Cazes, now head of reporting at the fact-checking agency Aos Fatos, said that it was at that moment that Bolsonaro began using disinformation to attack electronic voting – the system through which he had been elected federal congressman five times.
From there, according to Cazes, the first wave of misinformation emerged about an alleged fraud to harm Bolsonaro in that election. And on Oct. 7, 2018, the date of the first round of the election, fact-checking units across the country received “an overwhelming amount” of videos and other pieces of misinformation about the voting machine, Cazes said.
“It was a traumatic experience,” he said. Neither journalists nor the Electoral Justice System, the institution responsible for elections in Brazil, were prepared to deal with such a volume of misinformation about the voting machine. “Today we have clarity, but in 2018 we didn’t realize what was happening: that there was a construction, brick by brick, to undermine confidence in the electoral process.”

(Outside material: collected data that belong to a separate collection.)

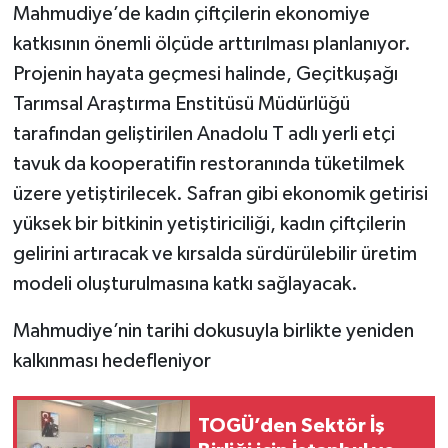
Mahmudiye’de kadın çiftçilerin ekonomiye
katkısının önemli ölçüde arttırılması planlanıyor.
Projenin hayata geçmesi halinde, Geçitkuşağı
Tarımsal Araştırma Enstitüsü Müdürlüğü
tarafından geliştirilen Anadolu T adlı yerli etçi
tavuk da kooperatifin restoranında tüketilmek
üzere yetiştirilecek. Safran gibi ekonomik getirisi
yüksek bir bitkinin yetiştiriciliği, kadın çiftçilerin
gelirini artıracak ve kırsalda sürdürülebilir üretim
modeli oluşturulmasına katkı sağlayacak.
Mahmudiye’nin tarihi dokusuyla birlikte yeniden
kalkınması hedefleniyor
TOGÜ’den Sektör İş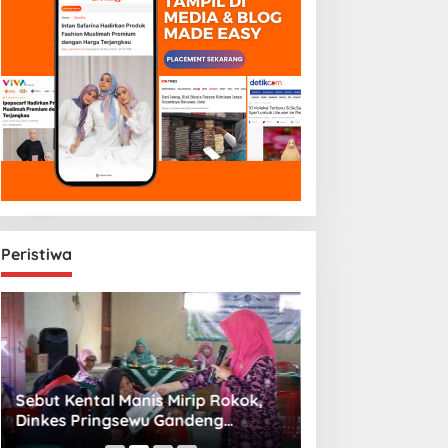
Peristiwa
Sebut Kental Manis Mirip Rokok,
Sambut Libur Sek
Dinkes Pringsewu Gandeng
Amiek Diyah Hib
Aisyiyah Desak Regulasi Gizi Anak
Melalui Aksi Jum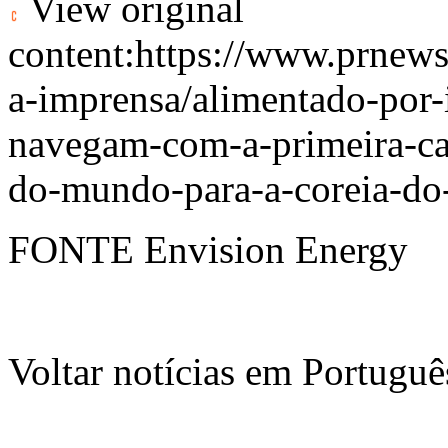
View original
content:
https://www.prnews
a-imprensa/alimentado-por-i
navegam-com-a-primeira-ca
do-mundo-para-a-coreia-do
FONTE Envision Energy
Voltar notícias em Portug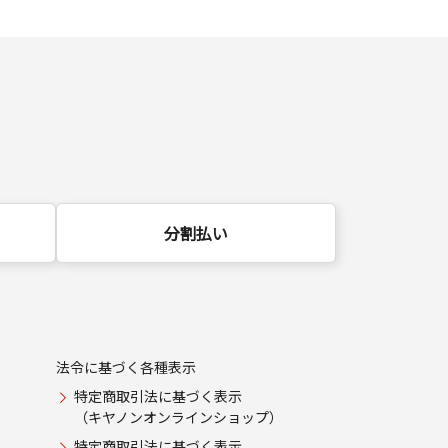
分割払い
法令に基づく各種表示
特定商取引法に基づく表示
（キヤノンオンラインショップ）
特定商取引法に基づく表示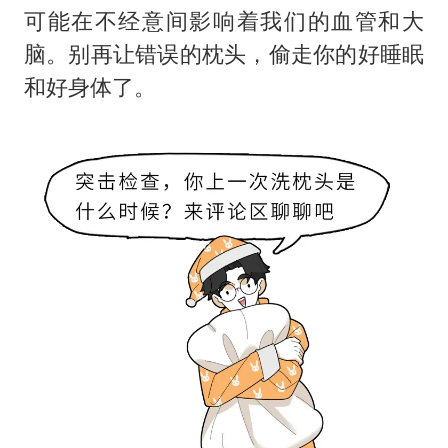
可能在不经意间影响着我们的血管和大
脑。别再让错误的枕头，偷走你的好睡眠
和好身体了。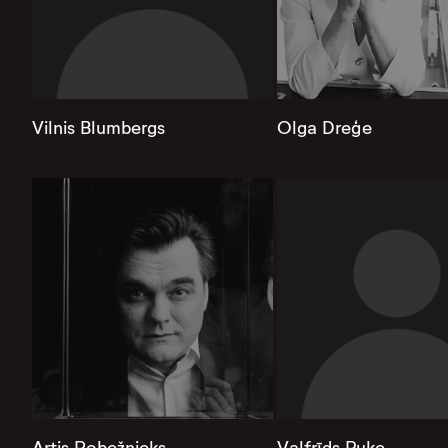
Vilnis Blumbergs
Olga Dreģe
Artis Robežnieks
Valfrīds Puķe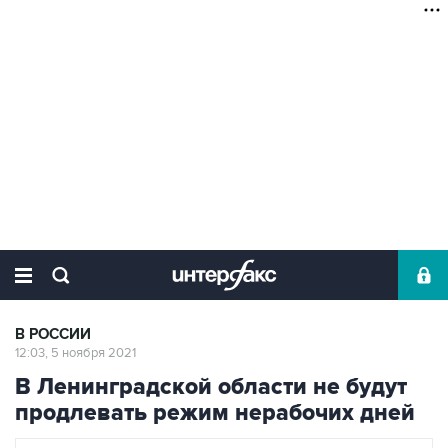
В РОССИИ
12:03, 5 ноября 2021
В Ленинградской области не будут
продлевать режим нерабочих дней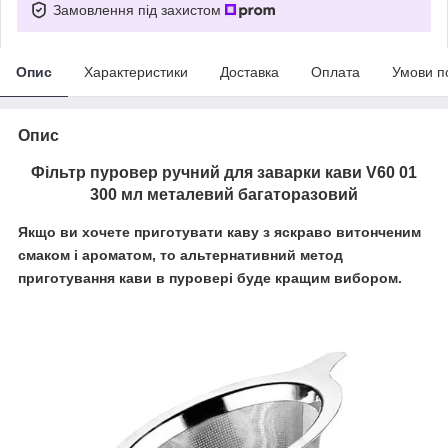
Замовлення під захистом
Опис
Характеристики
Доставка
Оплата
Умови п
Опис
Фільтр пуровер ручний для заварки кави V60 01
300 мл металевий багаторазовий
Якщо ви хочете приготувати каву з яскраво витонченим
смаком і ароматом, то альтернативний метод
приготування кави в пуровері буде кращим вибором.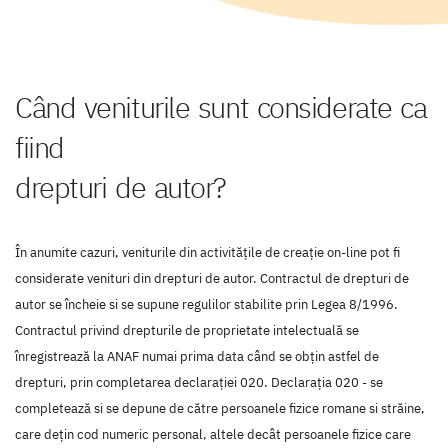
Când veniturile sunt considerate ca
fiind
drepturi de autor?
În anumite cazuri, veniturile din activitățile de creație on-line pot fi
considerate venituri din drepturi de autor. Contractul de drepturi de
autor se încheie si se supune regulilor stabilite prin Legea 8/1996.
Contractul privind drepturile de proprietate intelectuală se
înregistrează la ANAF numai prima data când se obțin astfel de
drepturi, prin completarea declarației 020. Declarația 020 - se
completează si se depune de către persoanele fizice romane si străine,
care dețin cod numeric personal, altele decât persoanele fizice care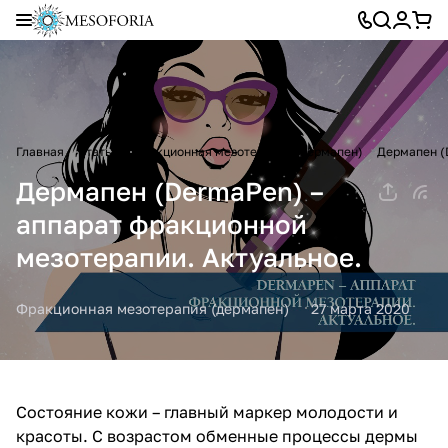
Главная
Статьи
Фракционная мезотерапия (дермапен)
Дермапен (
Дермапен (DermaPen) –
аппарат фракционной
мезотерапии. Актуальное.
Фракционная мезотерапия (дермапен)
27 марта 2020
Состояние кожи – главный маркер молодости и
красоты. С возрастом обменные процессы дермы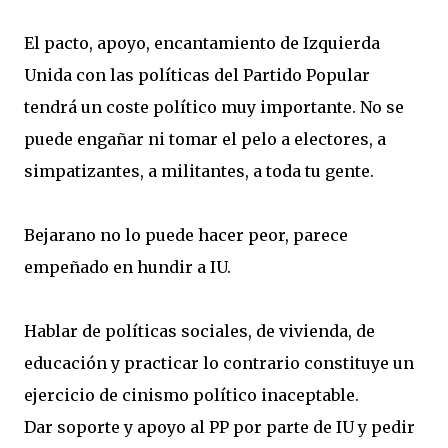
El pacto, apoyo, encantamiento de Izquierda
Unida con las políticas del Partido Popular
tendrá un coste político muy importante. No se
puede engañar ni tomar el pelo a electores, a
simpatizantes, a militantes, a toda tu gente.
Bejarano no lo puede hacer peor, parece
empeñado en hundir a IU.
Hablar de políticas sociales, de vivienda, de
educación y practicar lo contrario constituye un
ejercicio de cinismo político inaceptable.
Dar soporte y apoyo al PP por parte de IU y pedir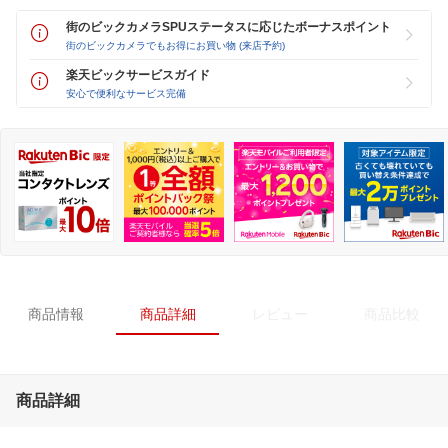
街のビックカメラSPUステータスに応じたボーナスポイント
街のビックカメラでもお得にお買い物 (来店予約)
楽天ビックサービスガイド
安心で便利なサービス完備
商品情報
商品詳細
レビュー
商品比較
商品詳細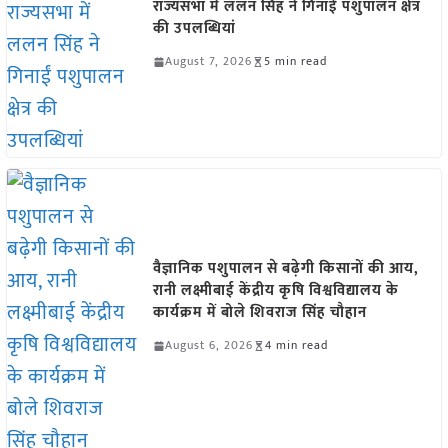
राज्यसभा में ललन सिंह ने गिनाईं पशुपालन क्षेत्र
की उपलब्धियां
August 7, 2026
5 min read
वैज्ञानिक पशुपालन से बढ़ेगी किसानों की आय,
रानी लक्ष्मीबाई केंद्रीय कृषि विश्वविद्यालय के
कार्यक्रम में बोले शिवराज सिंह चौहान
August 6, 2026
4 min read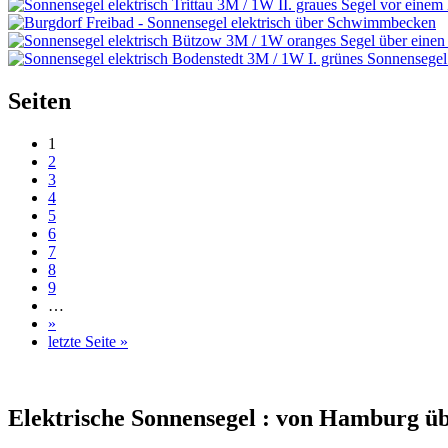
Seiten
1
2
3
4
5
6
7
8
9
…
»
letzte Seite »
Elektrische Sonnensegel : von Hamburg ü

Six years later, Bolsonaro is disqualified from running for office due to spreading disinformation about electronic voting while he was president and a candidate for re-election. But, the seeds of distrust planted by the former president have taken root in a large part of the population: a recent survey showed 35% of Brazilians believe, without having proof, that the polls were rigged in 2022 to favor Luiz Inácio Lula da Silva, current president, who beat Bolsonaro in that year’s election.
These Brazilians – as well as those who do not believe that there was fraud in the last election and who are still the majority – are about to return to the polls on Oct. 6, the date of the first round of this year's municipal elections.
How can journalists deal with this scenario and still provide critical coverage of the electronic voting machine in Brazil? A recent publication by Article 19 tries to help. The guide “How to critically cover electronic voting machines without fueling conspiracy theories” explains the different voting technologies used around the world. It also offers reflections to contribute to a more in-depth debate about the electronic voting system used in Brazil, encouraging journalists to directly confront the points that generate distrust among the population.
“Traditional press coverage leaves a little to be desired in this regard,” André Boselli, author of the guide and coordinator of the Information and Communication Technologies Ecosystems program at Article 19, told LJR.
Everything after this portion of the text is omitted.